## [Problem statement]
Below are some records; print every one of them exactly.

## [Data for this task]

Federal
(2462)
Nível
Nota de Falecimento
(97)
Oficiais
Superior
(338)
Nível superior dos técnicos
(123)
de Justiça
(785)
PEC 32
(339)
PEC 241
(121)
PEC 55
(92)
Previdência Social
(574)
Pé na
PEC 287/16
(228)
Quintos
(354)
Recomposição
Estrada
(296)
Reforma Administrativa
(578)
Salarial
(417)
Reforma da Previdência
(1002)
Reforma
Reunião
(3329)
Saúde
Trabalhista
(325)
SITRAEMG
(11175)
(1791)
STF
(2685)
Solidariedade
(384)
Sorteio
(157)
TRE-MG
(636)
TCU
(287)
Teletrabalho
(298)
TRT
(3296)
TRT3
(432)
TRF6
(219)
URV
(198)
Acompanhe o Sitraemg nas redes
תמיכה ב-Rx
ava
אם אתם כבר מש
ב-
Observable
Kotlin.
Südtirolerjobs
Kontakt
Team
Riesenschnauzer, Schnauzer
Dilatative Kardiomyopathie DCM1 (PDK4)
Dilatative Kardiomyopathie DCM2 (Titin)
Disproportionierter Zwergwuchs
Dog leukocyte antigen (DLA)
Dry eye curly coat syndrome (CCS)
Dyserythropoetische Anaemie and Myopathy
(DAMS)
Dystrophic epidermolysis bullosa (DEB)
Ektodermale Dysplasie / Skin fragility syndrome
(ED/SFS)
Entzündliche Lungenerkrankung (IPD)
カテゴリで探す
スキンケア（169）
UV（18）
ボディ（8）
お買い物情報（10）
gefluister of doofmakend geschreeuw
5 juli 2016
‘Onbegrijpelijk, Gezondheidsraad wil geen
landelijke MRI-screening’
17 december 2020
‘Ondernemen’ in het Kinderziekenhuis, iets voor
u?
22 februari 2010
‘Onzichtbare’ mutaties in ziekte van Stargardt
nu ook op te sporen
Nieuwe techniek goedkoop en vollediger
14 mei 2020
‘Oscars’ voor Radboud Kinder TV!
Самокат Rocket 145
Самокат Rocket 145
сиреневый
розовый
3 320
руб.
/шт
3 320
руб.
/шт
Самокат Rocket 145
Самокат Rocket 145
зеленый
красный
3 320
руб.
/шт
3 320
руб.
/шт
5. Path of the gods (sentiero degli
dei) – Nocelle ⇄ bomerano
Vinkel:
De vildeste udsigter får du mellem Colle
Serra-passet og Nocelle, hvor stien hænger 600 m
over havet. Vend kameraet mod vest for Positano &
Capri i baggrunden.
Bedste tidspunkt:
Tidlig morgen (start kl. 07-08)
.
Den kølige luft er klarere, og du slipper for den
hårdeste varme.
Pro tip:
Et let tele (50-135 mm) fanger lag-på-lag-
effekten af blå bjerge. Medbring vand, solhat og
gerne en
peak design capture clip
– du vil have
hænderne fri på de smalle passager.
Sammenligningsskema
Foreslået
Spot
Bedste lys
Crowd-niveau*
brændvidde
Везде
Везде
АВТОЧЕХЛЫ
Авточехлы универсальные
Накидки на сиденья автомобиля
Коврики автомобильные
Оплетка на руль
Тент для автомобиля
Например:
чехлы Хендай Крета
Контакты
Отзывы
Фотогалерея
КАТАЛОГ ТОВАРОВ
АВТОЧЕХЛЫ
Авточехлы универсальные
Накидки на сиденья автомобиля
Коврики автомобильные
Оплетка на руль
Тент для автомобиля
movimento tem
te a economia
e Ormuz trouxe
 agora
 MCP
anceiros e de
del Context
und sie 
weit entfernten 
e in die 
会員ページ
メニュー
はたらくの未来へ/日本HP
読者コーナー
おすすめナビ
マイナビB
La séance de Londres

## [Output below]
Federal
(2462)
Nível
Nota de Falecimento
(97)
Oficiais
Superior
(338)
Nível superior dos técnicos
(123)
de Justiça
(785)
PEC 32
(339)
PEC 241
(121)
PEC 55
(92)
Previdência Social
(574)
Pé na
PEC 287/16
(228)
Quintos
(354)
Recomposição
Estrada
(296)
Reforma Administrativa
(578)
Salarial
(417)
Reforma da Previdência
(1002)
Reforma
Reunião
(3329)
Saúde
Trabalhista
(325)
SITRAEMG
(11175)
(1791)
STF
(2685)
Solidariedade
(384)
Sorteio
(157)
TRE-MG
(636)
TCU
(287)
Teletrabalho
(298)
TRT
(3296)
TRT3
(432)
TRF6
(219)
URV
(198)
Acompanhe o Sitraemg nas redes
תמיכה ב-Rx
ava
אם אתם כבר מש
ב-
Observable
Kotlin.
Südtirolerjobs
Kontakt
Team
Riesenschnauzer, Schnauzer
Dilatative Kardiomyopathie DCM1 (PDK4)
Dilatative Kardiomyopathie DCM2 (Titin)
Disproportionierter Zwergwuchs
Dog leukocyte antigen (DLA)
Dry eye curly coat syndrome (CCS)
Dyserythropoetische Anaemie and Myopathy
(DAMS)
Dystrophic epidermolysis bullosa (DEB)
Ektodermale Dysplasie / Skin fragility syndrome
(ED/SFS)
Entzündliche Lungenerkrankung (IPD)
カテゴリで探す
スキンケア（169）
UV（18）
ボディ（8）
お買い物情報（10）
gefluister of doofmakend geschreeuw
5 juli 2016
‘Onbegrijpelijk, Gezondheidsraad wil geen
landelijke MRI-screening’
17 december 2020
‘Ondernemen’ in het Kinderziekenhuis, iets voor
u?
22 februari 2010
‘Onzichtbare’ mutaties in ziekte van Stargardt
nu ook op te sporen
Nieuwe techniek goedkoop en vollediger
14 mei 2020
‘Oscars’ voor Radboud Kinder TV!
Самокат Rocket 145
Самокат Rocket 145
сиреневый
розовый
3 320
руб.
/шт
3 320
руб.
/шт
Самокат Rocket 145
Самокат Rocket 145
зеленый
красный
3 320
руб.
/шт
3 320
руб.
/шт
5. Path of the gods (sentiero degli
dei) – Nocelle ⇄ bomerano
Vinkel:
De vildeste udsigter får du mellem Colle
Serra-passet og Nocelle, hvor stien hænger 600 m
over havet. Vend kameraet mod vest for Positano &
Capri i baggrunden.
Bedste tidspunkt:
Tidlig morgen (start kl. 07-08)
.
Den kølige luft er klarere, og du slipper for den
hårdeste varme.
Pro tip:
Et let tele (50-135 mm) fanger lag-på-lag-
effekten af blå bjerge. Medbring vand, solhat og
gerne en
peak design capture clip
– du vil have
hænderne fri på de smalle passager.
Sammenligningsskema
Foreslået
Spot
Bedste lys
Crowd-niveau*
brændvidde
Везде
Везде
АВТОЧЕХЛЫ
Авточехлы универсальные
Накидки на сиденья автомобиля
Коврики автомобильные
Оплетка на руль
Тент для автомобиля
Например:
чехлы Хендай Крета
Контакты
Отзывы
Фотогалерея
КАТАЛОГ ТОВАРОВ
АВТОЧЕХЛЫ
Авточехлы универсальные
Накидки на сиденья автомобиля
Коврики автомобильные
Оплетка на руль
Тент для автомобиля
movimento tem
te a economia
e Ormuz trouxe
 agora
 MCP
anceiros e de
del Context
und sie 
weit entfernten 
e in die 
会員ページ
メニュー
はたらくの未来へ/日本HP
読者コーナー
おすすめナビ
マイナビB
La séance de Londres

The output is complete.